Operator Example Equivalent
Less than < a:<10 a:{* to TO 10}
Greater than > a:>10 a:{10 TO *}
Less than or equal to <= a:<=10 a:[* TO 10]
Greater than or equal to >= a:>=10 a:[10 TO *]


  • classes:[1 TO 10]

    returns all classes from 1 to 10, inclusive

  • classes:{1 TO 10}

    returns all classes from 2 to 9

Date range searches

For querying data ranges, for example, earlier than 2019-05-27_18:31:11, a date string cannot be used. It must first be converted to a UNIX Epoch timestamp, in this instance, 1558971071. Once it is a number, regular range queries can be performed:


  • timestamp_epoch:[1558971071 TO 1558920000]

    returns items that fall in the time range between 1558971071 and 1558920000

  • timestamp_epoch:[1558971071 TO *]

    returns items that fall in the time range starting from 1558971071 up to the most recent found time

  • timestamp_epoch:[* TO 1558971071]

    returns items that fall in the time range starting from the earliest found time up to 1558971071

List searches

You can search for any attribute that appears in a given list.


The syntax requires you to enclose the options within "(" and ")" and to use space delimiters to separate the options.


filename:(name1.png name2.png name3.png)

Searching inside fields that contain arrays and dictionaries

You can search more complex structures, such as arrays and dictionaries.


1) To query data points by field of type array that contains at least the value a.

Suppose the field is named array_field and has value [a,b,c], run:


2) To query data points by field of type dictionary that contains at least a key-value pair b:value2.

Suppose the dictionary is named json_field and contains the pairs a:value1, b:value2, c:value3, run:


3) To query for empty array fields, or missing values in a dictionary:

  • For an empty array field, run array_field.:None.
  • For a key in a dictionary-type field without a value, run: json_field.key:None.

Special query operators

@path operator

Used to return file paths.

To query all the jpg files in the data volume whose paths start with "\folder\", use the following query:

foo1:bar1 @path:\folder\*\*.jpg

@sample operator

When used together with a float between 0 and 1, indicates the approximate size of the sample data you wish to return.

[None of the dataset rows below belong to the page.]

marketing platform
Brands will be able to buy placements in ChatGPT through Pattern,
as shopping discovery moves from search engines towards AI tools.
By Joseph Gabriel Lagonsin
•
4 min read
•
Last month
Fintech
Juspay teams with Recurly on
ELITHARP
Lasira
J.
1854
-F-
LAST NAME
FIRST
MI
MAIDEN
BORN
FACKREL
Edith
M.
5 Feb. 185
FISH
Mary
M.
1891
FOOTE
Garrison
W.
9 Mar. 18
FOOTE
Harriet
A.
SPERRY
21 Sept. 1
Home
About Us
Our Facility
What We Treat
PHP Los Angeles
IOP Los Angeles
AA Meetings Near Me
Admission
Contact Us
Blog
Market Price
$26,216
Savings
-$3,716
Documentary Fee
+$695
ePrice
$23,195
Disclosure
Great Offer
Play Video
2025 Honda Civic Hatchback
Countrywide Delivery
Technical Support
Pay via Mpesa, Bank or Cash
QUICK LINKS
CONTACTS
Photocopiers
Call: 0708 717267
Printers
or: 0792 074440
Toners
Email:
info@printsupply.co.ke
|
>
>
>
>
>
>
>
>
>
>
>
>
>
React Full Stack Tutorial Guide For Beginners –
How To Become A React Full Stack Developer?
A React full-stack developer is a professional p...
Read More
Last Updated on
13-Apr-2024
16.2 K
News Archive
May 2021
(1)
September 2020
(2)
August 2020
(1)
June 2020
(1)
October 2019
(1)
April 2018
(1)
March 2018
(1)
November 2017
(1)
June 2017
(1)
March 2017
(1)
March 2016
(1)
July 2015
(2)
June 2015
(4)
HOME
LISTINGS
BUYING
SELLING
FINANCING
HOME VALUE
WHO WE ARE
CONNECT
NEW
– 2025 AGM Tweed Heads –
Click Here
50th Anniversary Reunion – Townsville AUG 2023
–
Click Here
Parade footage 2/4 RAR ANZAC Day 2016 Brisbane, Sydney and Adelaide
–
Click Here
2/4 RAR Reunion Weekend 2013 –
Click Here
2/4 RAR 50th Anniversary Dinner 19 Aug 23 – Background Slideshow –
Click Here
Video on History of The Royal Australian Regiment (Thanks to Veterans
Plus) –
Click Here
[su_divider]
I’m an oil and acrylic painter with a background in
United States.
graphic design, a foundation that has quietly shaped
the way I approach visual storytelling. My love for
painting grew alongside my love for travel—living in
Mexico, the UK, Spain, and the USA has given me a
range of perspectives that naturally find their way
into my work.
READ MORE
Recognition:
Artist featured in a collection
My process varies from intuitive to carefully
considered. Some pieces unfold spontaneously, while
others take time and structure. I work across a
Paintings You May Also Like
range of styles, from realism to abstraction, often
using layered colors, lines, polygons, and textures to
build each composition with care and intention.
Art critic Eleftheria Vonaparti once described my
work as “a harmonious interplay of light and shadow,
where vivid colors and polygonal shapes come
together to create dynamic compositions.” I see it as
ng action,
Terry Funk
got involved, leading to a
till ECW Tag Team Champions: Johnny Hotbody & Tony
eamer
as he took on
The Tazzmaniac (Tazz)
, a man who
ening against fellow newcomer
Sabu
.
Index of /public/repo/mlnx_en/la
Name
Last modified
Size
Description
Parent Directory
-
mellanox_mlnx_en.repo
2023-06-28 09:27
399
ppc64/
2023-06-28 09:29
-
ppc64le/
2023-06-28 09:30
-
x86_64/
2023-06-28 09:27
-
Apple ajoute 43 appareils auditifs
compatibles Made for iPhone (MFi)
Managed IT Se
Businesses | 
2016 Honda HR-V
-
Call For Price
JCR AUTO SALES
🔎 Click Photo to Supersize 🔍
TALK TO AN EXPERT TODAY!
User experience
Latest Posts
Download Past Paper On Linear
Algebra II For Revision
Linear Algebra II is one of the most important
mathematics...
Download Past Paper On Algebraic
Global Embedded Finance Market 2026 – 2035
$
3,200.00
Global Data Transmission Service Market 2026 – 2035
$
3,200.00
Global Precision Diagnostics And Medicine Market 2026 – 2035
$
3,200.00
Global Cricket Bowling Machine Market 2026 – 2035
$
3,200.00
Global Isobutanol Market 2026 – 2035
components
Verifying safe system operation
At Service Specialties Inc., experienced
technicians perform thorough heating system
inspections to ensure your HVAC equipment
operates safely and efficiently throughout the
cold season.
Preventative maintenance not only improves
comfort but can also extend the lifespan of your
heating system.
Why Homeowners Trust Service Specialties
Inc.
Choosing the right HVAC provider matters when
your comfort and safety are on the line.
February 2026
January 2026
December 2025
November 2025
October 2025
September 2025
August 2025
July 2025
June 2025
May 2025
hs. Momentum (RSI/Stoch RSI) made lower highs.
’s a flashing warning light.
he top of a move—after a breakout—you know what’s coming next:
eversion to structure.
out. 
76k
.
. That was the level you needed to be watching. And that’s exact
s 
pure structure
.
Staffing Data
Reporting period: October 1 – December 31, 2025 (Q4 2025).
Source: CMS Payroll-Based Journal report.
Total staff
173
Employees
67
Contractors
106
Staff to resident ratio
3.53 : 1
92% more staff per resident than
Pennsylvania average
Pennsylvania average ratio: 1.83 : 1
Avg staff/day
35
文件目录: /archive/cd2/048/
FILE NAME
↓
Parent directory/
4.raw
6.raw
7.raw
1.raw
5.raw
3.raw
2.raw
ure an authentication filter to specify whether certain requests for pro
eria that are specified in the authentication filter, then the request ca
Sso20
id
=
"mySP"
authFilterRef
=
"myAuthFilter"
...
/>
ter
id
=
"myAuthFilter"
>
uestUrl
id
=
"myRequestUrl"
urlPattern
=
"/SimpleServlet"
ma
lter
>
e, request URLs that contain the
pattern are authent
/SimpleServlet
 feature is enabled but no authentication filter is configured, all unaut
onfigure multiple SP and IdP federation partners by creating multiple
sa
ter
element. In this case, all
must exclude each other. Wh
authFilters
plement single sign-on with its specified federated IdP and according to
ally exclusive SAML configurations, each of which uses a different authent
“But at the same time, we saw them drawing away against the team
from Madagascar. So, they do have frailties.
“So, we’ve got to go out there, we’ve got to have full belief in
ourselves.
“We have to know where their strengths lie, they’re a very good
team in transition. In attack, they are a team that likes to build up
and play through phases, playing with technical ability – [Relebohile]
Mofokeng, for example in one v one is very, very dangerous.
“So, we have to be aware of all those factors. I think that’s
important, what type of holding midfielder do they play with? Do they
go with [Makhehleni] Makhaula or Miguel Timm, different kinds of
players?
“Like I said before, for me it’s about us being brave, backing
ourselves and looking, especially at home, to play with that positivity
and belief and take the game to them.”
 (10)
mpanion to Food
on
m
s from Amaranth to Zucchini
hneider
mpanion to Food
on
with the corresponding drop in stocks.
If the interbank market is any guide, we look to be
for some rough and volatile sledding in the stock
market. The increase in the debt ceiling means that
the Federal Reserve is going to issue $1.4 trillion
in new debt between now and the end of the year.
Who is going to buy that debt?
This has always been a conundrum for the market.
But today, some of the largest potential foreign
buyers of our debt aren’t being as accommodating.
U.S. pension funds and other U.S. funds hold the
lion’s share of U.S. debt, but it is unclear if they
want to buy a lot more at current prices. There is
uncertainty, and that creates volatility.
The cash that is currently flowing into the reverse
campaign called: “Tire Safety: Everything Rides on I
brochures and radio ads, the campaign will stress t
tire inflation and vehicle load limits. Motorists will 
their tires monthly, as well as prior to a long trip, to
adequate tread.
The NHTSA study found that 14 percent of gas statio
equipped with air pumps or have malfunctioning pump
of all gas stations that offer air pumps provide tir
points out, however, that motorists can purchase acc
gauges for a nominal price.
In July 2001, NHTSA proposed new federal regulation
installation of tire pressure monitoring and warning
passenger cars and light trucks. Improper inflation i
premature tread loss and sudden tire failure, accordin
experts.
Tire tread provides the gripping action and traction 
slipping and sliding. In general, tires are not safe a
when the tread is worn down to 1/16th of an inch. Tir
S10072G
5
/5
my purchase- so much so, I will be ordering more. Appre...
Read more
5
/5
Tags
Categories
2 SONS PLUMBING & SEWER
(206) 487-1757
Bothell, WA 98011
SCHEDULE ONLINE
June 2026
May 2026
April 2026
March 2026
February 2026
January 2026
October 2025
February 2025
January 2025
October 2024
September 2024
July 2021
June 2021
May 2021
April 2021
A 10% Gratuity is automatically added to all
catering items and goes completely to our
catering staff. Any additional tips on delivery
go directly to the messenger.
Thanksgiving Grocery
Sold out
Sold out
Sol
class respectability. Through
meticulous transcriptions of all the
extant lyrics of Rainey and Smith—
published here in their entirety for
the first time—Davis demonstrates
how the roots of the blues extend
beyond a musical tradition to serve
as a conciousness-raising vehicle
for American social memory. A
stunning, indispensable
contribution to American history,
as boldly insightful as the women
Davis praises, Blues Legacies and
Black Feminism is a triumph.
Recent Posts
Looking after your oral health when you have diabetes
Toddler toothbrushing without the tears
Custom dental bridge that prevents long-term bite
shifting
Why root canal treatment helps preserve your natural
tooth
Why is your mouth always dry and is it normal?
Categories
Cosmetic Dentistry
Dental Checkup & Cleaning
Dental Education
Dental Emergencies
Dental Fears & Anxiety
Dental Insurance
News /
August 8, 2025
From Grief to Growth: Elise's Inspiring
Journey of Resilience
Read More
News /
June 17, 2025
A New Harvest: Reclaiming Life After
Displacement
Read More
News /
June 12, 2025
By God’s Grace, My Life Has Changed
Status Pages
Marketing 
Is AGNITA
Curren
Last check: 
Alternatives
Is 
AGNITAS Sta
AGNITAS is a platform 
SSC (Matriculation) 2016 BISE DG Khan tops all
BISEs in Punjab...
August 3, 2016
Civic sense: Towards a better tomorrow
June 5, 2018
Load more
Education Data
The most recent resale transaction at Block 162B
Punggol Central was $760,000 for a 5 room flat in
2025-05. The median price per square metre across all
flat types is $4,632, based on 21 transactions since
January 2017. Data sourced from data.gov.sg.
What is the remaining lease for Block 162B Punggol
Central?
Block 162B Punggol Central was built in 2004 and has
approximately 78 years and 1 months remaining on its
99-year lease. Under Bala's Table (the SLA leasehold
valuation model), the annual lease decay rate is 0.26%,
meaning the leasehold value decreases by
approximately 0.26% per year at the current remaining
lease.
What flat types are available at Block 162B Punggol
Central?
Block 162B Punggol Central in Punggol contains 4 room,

The following sample command gives you approximately 10% of the data returned from the query.

foo1:bar1 @sample:0.1

@version operator

The commit version ID of the data volume to be queried. When you provide a commit version ID, the data that is queried will be up to and including the commit version ID, that is, it will include the data points added in every commit before the specific commit.

foo1:bar1 @version:yourCommitVersionID


Note that if a version ID is not specified, the query will default to querying the staging version.

@size operator

Used to return files of the size queried, in bytes.

The following sample command returns the files whose size is larger than 100000 bytes:

foo1:bar1 @size:>100000

Output format operators

@split operator

Splits the data into two or three subset: train, test, and (optionally) validation.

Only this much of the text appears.